If you had visited Bethlehem in the 1960 or 70s, you would have found a poor but charming town, largely Christian but welcoming of all faiths, and acutely conscious as the origin for the most momentous Life in history.
If you had visited in the 80s or 90s, you would have found a poor but charming town, and (SNAP!)...oh, yes, that was a bullet, but he's not a very good shot...what was I saying? Yes, put on the body armor, by all means...yes, this is the origin for the most momentous Life in history.
Today, if you visit Bethlehem, you will visit a town ruled by Hamas, which gained political power in Israel through armed conflict with the Fatah organization (whose members you would also not be likely to invite to your Sunday brunch). Hamas has used suicide bombing and indiscriminate rocket attacks to get its point across, and avows that the Holocaust didn't happen (but gleefully says that if they have anything to say about things, it will!).

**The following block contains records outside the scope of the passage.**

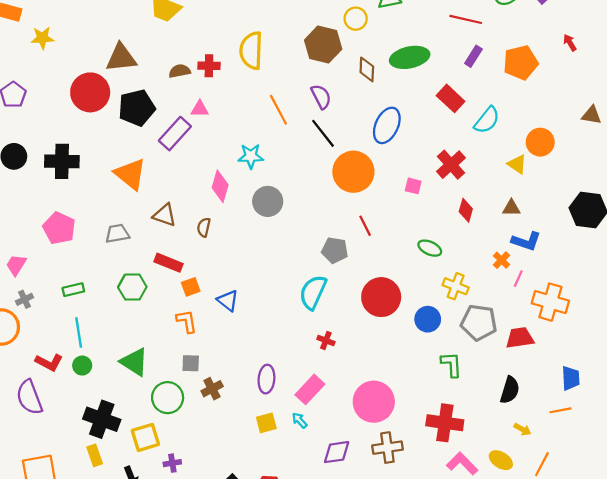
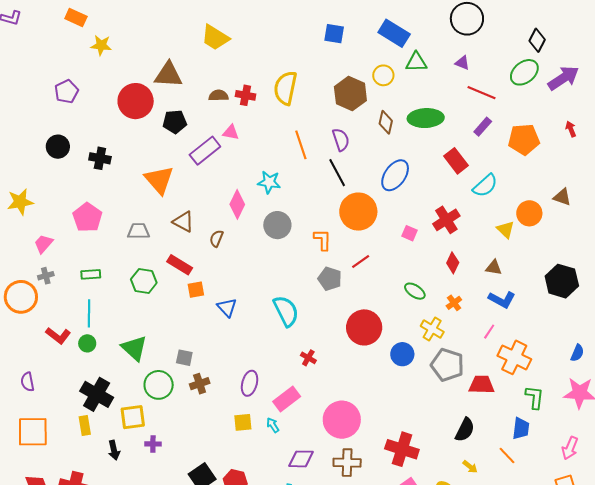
black pentagon: (137, 108) -> (175, 122), size x0.7
brown triangle: (592, 115) -> (562, 197), moved
black cross: (62, 161) -> (100, 158), size x0.7
red line: (365, 226) -> (361, 261), turned 72
orange cross: (502, 260) -> (454, 303), moved
cyan semicircle: (313, 292) -> (286, 311), moved, turned 120
orange L-shape: (187, 321) -> (323, 240), moved
green L-shape: (451, 364) -> (535, 397), moved
purple semicircle: (29, 397) -> (27, 382), moved, size x0.6
orange line: (561, 410) -> (507, 455), turned 48

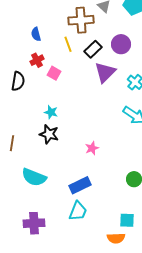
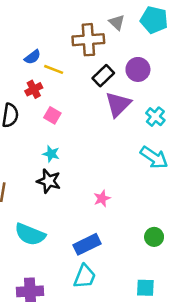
blue semicircle: (36, 34) -> (33, 57), turned -112
yellow line: (68, 44) -> (54, 69), moved, turned -49
pink square: (54, 73) -> (52, 115), moved

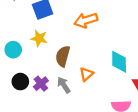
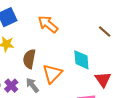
orange arrow: (86, 20) -> (48, 24), turned 60
orange triangle: (86, 74) -> (52, 74), size x1.5

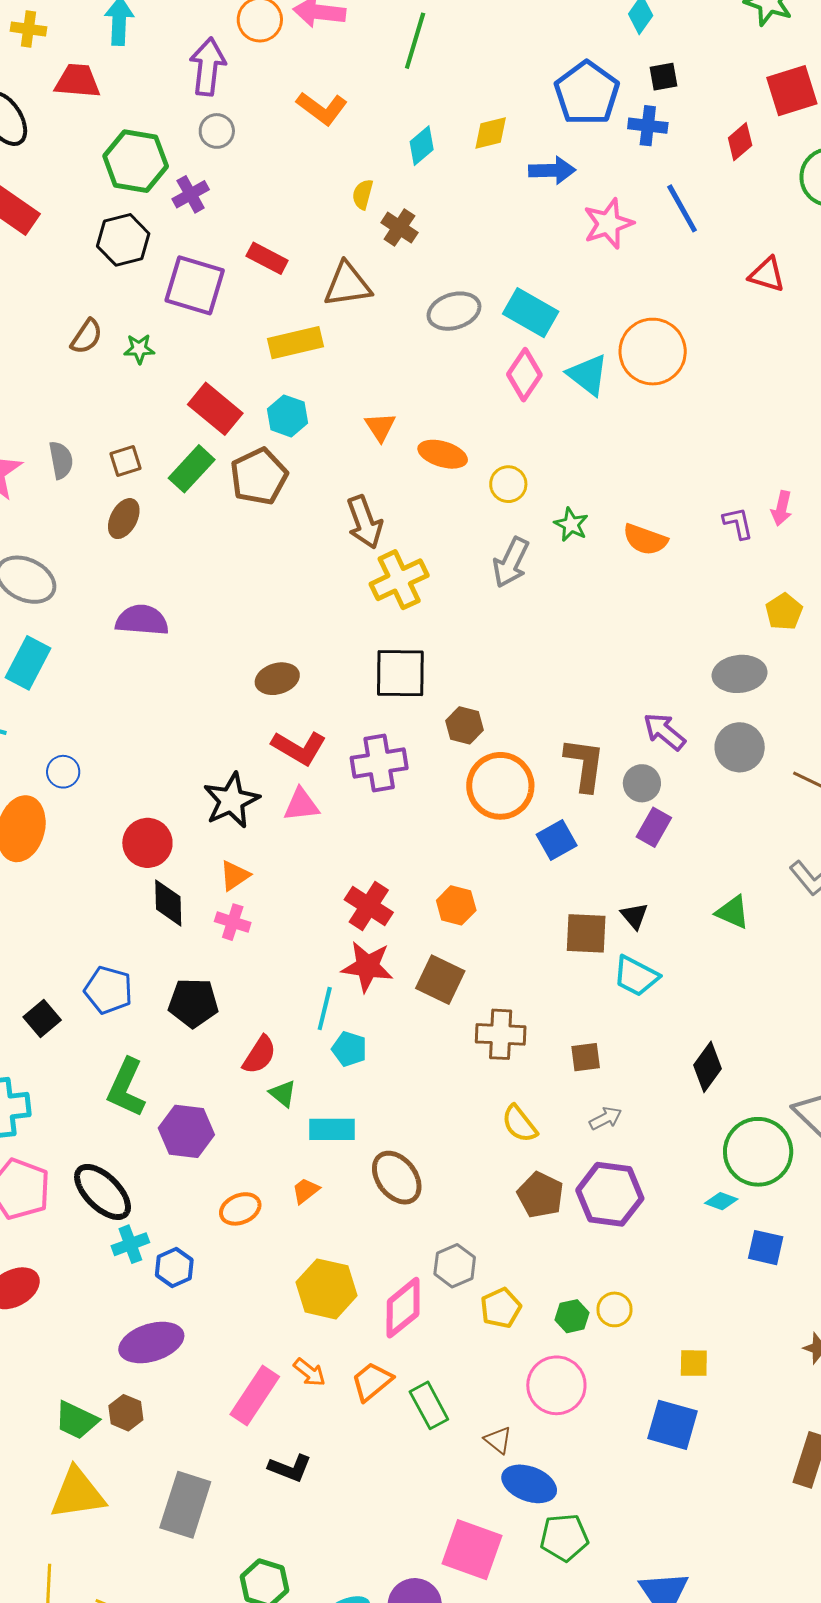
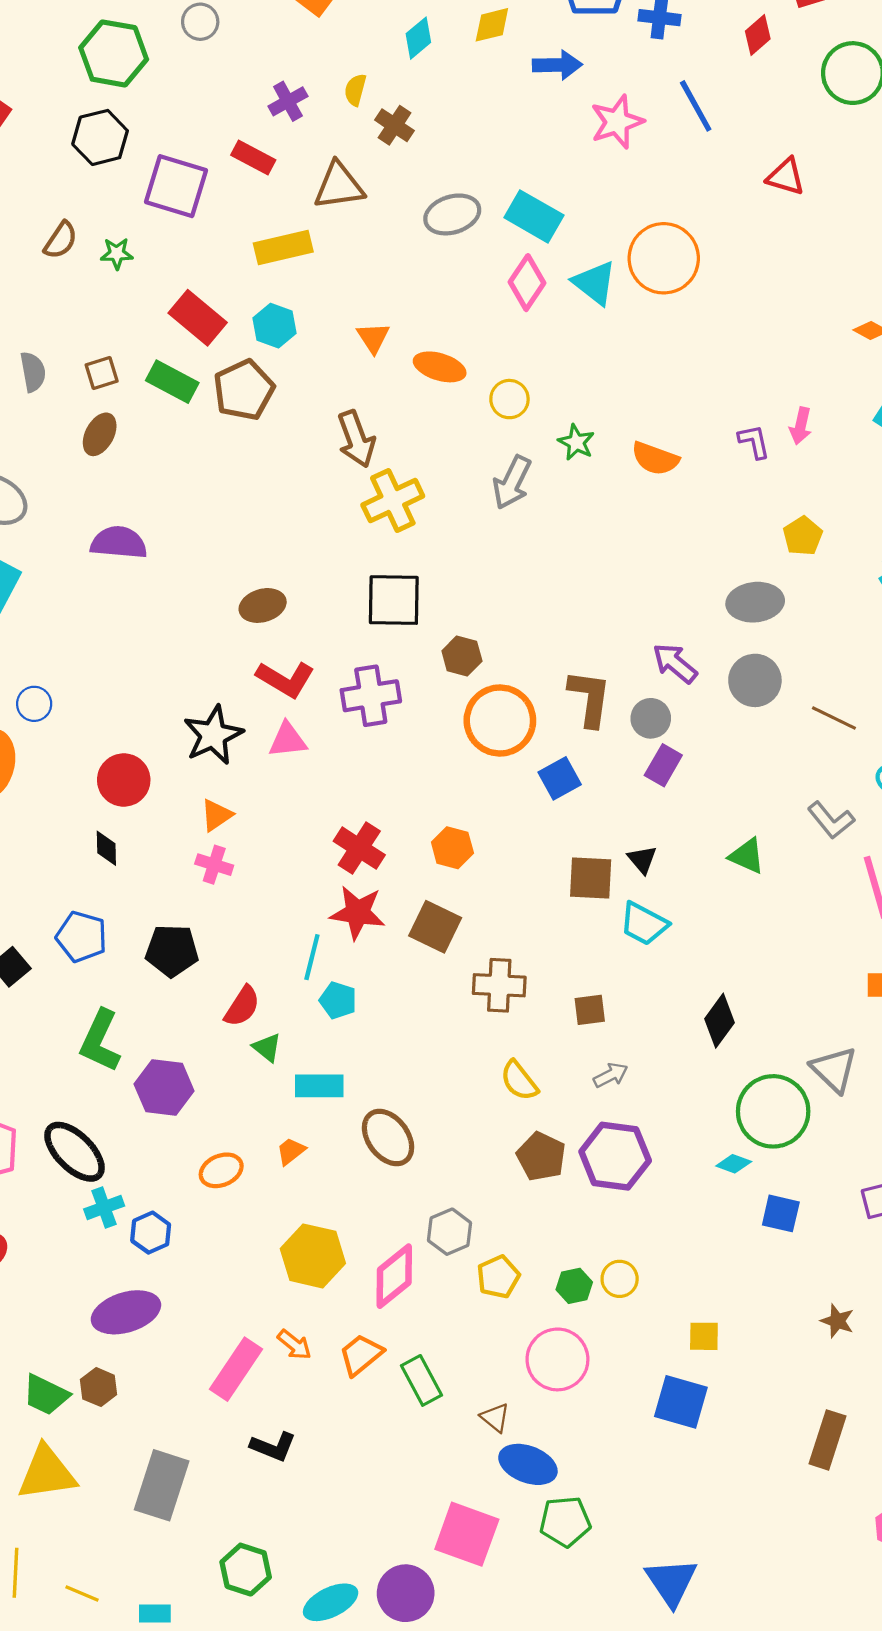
purple cross: (191, 194) -> (288, 101), moved
green rectangle: (192, 469) -> (172, 382), turned 75
black diamond: (168, 903) -> (106, 848), moved, size x0.7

There is now a wall around Bethlehem. Perhaps it's a good thing.
Often you'll hear people saying how good things were in the past, how the moral values of the young have really gone downhill, how their music's too loud (I mean, they listen to that Michael Buble guy!), and how their hair is too...something.
But when you look at Bethlehem, you can't really avoid that the problem isn't with the young. It's with us.
It's we of 1970s and 80s voting age who elected leaders who have allowed organizations like Hamas to flourish. We grew up under the shadow of Viet Nam, and under the 'care' of Benjamin Spock. Those chickens have come home to roost, with a vengeance.
We elected leaders who looked attractive, who had good punch lines but whose moral compass was seriously adrift.
We didn't keep up with the news, thinking you couldn't tell the players without a scorecard.
Having the right to elect the leadership of the most powerful nation on Earth, we had the obligation to find the scorecard, and learn how to use it.
Instead we watched while our country emasculated itself, morally and then practically, in the cause of Globalism.
And remember, when you decide not to visit Bethlehem, that you helped build that wall.
(A disclaimer...I do feel that the Israelis and Palestinians have to learn to live in peace, and that the majority of Jews and Palestinians would love to just be able to live on the same block, and tune out the rhetoric. I'm as opposed to Hamas as I would be to a revitalized Stern Gang or Irgun rising within Israel. Enough bullets have gone downrange.)